▶ **YOUR OBJECTIVE**: Lines from the line with "Lien : https://www.youtube.com/watch?" to the line with "nel corso della" in the entries below, and only those, must be output exactly, with both ends included.

BEGIN DATA SECTION

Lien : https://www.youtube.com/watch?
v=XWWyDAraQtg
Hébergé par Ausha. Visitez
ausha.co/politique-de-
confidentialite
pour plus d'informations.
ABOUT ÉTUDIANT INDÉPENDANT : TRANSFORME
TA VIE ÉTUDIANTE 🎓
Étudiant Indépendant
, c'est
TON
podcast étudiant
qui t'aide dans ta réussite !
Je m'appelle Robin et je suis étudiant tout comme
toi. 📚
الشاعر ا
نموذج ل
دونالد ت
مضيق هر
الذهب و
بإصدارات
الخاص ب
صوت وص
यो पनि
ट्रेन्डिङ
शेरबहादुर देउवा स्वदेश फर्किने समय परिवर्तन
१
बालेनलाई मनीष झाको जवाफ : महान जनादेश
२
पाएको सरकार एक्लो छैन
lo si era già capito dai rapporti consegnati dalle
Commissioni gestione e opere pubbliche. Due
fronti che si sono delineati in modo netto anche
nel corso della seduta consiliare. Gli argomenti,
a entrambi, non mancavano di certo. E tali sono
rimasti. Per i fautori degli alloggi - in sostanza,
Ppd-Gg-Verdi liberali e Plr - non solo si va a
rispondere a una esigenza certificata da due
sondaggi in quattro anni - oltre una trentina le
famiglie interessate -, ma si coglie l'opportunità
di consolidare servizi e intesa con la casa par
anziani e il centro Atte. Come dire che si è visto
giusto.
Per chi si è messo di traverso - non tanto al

END DATA SECTION
BEGIN DATA SECTION

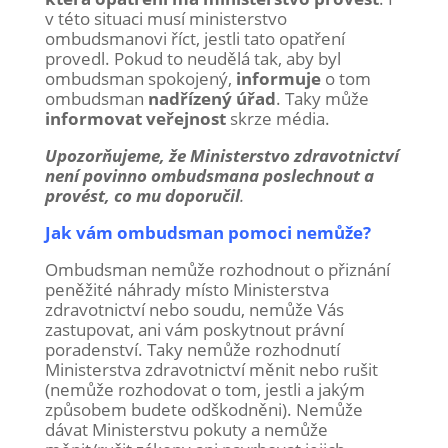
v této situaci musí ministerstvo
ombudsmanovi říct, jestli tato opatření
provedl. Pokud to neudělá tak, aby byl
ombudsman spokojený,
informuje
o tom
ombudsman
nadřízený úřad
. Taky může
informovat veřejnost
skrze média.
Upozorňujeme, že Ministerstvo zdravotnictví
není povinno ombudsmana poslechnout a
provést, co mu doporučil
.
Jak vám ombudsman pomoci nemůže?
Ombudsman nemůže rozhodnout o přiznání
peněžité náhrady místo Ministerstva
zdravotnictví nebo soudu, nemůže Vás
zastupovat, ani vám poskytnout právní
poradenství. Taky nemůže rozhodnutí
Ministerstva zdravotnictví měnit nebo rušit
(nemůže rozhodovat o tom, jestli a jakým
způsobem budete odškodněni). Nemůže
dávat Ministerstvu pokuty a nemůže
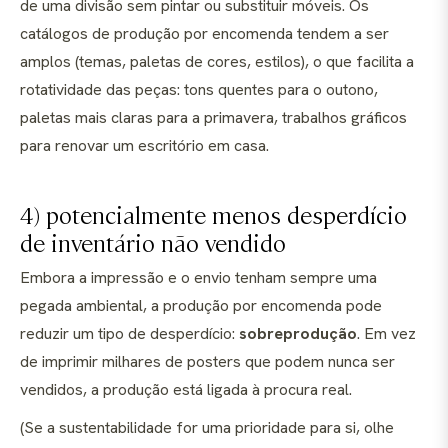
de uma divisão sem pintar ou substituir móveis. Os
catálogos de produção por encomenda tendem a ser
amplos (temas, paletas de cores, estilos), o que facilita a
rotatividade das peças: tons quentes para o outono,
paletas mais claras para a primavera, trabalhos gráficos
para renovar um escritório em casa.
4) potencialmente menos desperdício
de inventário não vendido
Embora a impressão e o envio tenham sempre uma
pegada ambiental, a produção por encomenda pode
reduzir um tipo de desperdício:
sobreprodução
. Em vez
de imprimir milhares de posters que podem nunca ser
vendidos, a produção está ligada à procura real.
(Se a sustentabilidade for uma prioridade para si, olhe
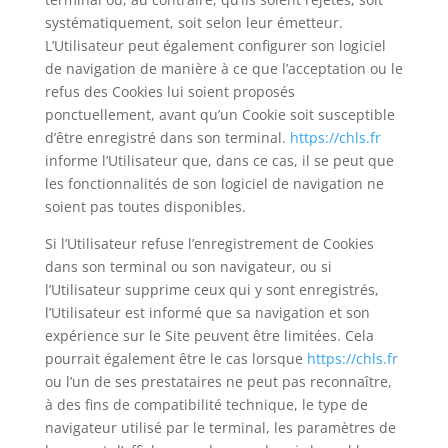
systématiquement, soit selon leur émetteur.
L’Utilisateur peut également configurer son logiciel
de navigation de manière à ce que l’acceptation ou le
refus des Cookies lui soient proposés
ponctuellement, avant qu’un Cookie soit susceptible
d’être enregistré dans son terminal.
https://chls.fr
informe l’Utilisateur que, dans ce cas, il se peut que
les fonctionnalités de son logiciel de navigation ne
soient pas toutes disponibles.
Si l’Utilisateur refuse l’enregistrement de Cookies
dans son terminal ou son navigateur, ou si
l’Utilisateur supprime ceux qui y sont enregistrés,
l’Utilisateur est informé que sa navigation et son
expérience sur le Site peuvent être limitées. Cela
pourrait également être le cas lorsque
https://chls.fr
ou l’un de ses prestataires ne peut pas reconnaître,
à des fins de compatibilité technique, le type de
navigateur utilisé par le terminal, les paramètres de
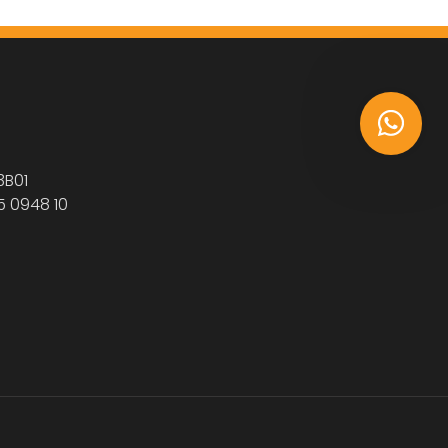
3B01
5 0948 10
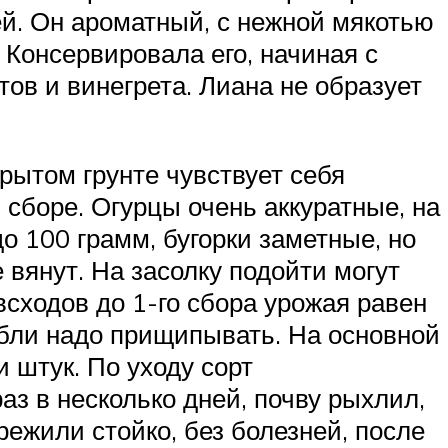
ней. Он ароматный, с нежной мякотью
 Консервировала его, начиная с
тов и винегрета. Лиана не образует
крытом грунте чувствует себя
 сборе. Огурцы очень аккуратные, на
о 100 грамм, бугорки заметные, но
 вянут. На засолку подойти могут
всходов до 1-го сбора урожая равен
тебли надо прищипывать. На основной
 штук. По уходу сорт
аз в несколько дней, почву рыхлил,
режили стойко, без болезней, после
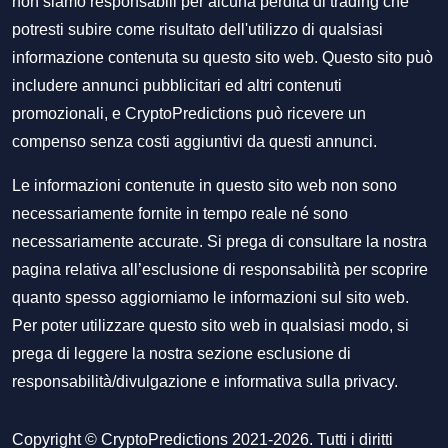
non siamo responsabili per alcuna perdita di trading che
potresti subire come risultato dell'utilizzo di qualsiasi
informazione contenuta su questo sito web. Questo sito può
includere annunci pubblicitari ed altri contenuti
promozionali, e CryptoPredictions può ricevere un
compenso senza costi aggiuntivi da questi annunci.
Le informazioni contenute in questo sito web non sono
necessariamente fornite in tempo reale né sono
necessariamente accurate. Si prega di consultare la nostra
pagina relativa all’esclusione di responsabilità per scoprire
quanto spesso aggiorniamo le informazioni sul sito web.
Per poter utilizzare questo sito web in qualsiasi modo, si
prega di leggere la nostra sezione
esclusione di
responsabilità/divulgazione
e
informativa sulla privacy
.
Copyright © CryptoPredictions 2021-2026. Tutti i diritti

END DATA SECTION
BEGIN DATA SECTION

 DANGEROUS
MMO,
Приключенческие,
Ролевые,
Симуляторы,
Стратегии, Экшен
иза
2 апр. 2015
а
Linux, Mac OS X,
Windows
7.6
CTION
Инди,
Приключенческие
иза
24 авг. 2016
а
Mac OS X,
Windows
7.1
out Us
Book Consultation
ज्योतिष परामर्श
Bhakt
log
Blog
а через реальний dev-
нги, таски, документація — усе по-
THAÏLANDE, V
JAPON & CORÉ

END DATA SECTION

▶ **OUTPUT FOR THIS TASK**:
Lien : https://www.youtube.com/watch?
v=XWWyDAraQtg
Hébergé par Ausha. Visitez
ausha.co/politique-de-
confidentialite
pour plus d'informations.
ABOUT ÉTUDIANT INDÉPENDANT : TRANSFORME
TA VIE ÉTUDIANTE 🎓
Étudiant Indépendant
, c'est
TON
podcast étudiant
qui t'aide dans ta réussite !
Je m'appelle Robin et je suis étudiant tout comme
toi. 📚
الشاعر ا
نموذج ل
دونالد ت
مضيق هر
الذهب و
بإصدارات
الخاص ب
صوت وص
यो पनि
ट्रेन्डिङ
शेरबहादुर देउवा स्वदेश फर्किने समय परिवर्तन
१
बालेनलाई मनीष झाको जवाफ : महान जनादेश
२
पाएको सरकार एक्लो छैन
lo si era già capito dai rapporti consegnati dalle
Commissioni gestione e opere pubbliche. Due
fronti che si sono delineati in modo netto anche
nel corso della seduta consiliare. Gli argomenti,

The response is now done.